# Task item
Here the job is to transcribe the data verbatim while leaving each picture out.

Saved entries
◇ ◇ ◇ ◇ ◇
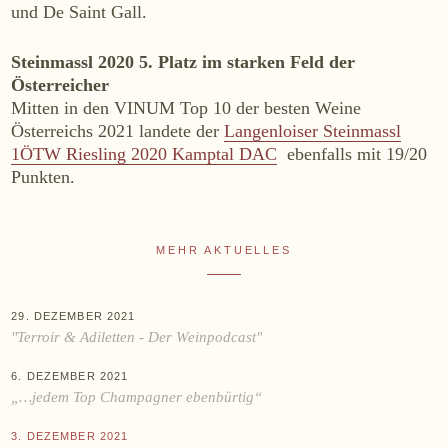
und De Saint Gall.
WEINE
Sekt
Steinmassl 2020 5. Platz im starken Feld der
Österreicher
Weißwein
Mitten in den VINUM Top 10 der besten Weine
Rosé
Österreichs 2021 landete der
Langenloiser Steinmassl
Rotwein
1ÖTW Riesling 2020 Kamptal DAC
ebenfalls mit 19/20
Punkten.
Süßwein
ALKOHOLFREI
MEHR AKTUELLES
Fizz Blanc
Fizz Rosé
29. DEZEMBER 2021
Grapester Yuzu
"Terroir & Adiletten - Der Weinpodcast"
Grapester Granatapfel
6. DEZEMBER 2021
Grapester Ingwer
„…jedem Top Champagner ebenbürtig“
3. DEZEMBER 2021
◇ ◇ ◇ ◇ ◇
# Result of the task
und De Saint Gall.
WEINE
Sekt
Steinmassl 2020 5. Platz im starken Feld der
Österreicher
Weißwein
Mitten in den VINUM Top 10 der besten Weine
Rosé
Österreichs 2021 landete der
Langenloiser Steinmassl
Rotwein
1ÖTW Riesling 2020 Kamptal DAC
ebenfalls mit 19/20
Punkten.
Süßwein
ALKOHOLFREI
MEHR AKTUELLES
Fizz Blanc
Fizz Rosé
29. DEZEMBER 2021
Grapester Yuzu
"Terroir & Adiletten - Der Weinpodcast"
Grapester Granatapfel
6. DEZEMBER 2021
Grapester Ingwer
„…jedem Top Champagner ebenbürtig“
3. DEZEMBER 2021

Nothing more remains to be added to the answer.